Jacob Kimmel

So one type of virus people use a lot is called an AAV.

Those AAVs carry DNA genomes, and so you can get genes, whole genes into cells.

They've got some packaging sizes.

You can think of it kind of like a very small delivery truck, so you can't put everything you want into it.

They can go to certain cell types as well.

And then on top of just where do you actually get the nucleic acid to begin with, you can engineer the sequences a bit.

And that basically allows you to add like a knot gate on it.

You can make it turn off the nucleic acid in certain cell types, but you're never going to use the sequence engineering to get nucleic acid into cells where it didn't get delivered in the first place.

So you can sort of start broad with your delivery vector and then use sequence to narrow down to make it more specific, but not the other way around.

So I think both of those methods are super promising.

Again, if nothing else emerged for decades, we'd still have tons and tons of problems as a therapeutic development community to solve even using just those.

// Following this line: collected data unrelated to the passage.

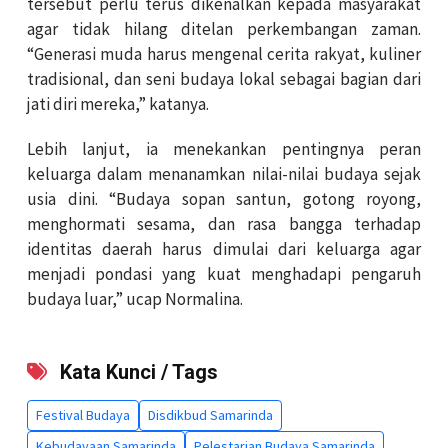
tersebut perlu terus dikenalkan kepada masyarakat
agar tidak hilang ditelan perkembangan zaman.
“Generasi muda harus mengenal cerita rakyat, kuliner
tradisional, dan seni budaya lokal sebagai bagian dari
jati diri mereka,” katanya.
Lebih lanjut, ia menekankan pentingnya peran
keluarga dalam menanamkan nilai-nilai budaya sejak
usia dini. “Budaya sopan santun, gotong royong,
menghormati sesama, dan rasa bangga terhadap
identitas daerah harus dimulai dari keluarga agar
menjadi pondasi yang kuat menghadapi pengaruh
budaya luar,” ucap Normalina.
Kata Kunci / Tags
Festival Budaya
Disdikbud Samarinda
Kebudayaan Samarinda
Pelestarian Budaya Samarinda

I do think I have one sort of very controversial opinion, which, you know, people can roast me for later.

You have just one?

I have many controversial opinions.

One of them is that I think both of these probably in the limit will not be the way that we're delivering medicines in the year 2100.

If you think about viral vectors, no matter what, they're always going to be some amount of immunogenic.

You're always going to have your immune system trying to fight them off.

You can play tricks.

You can try and cloak them, et cetera, et cetera.

But they're always going to have some toxicity risk.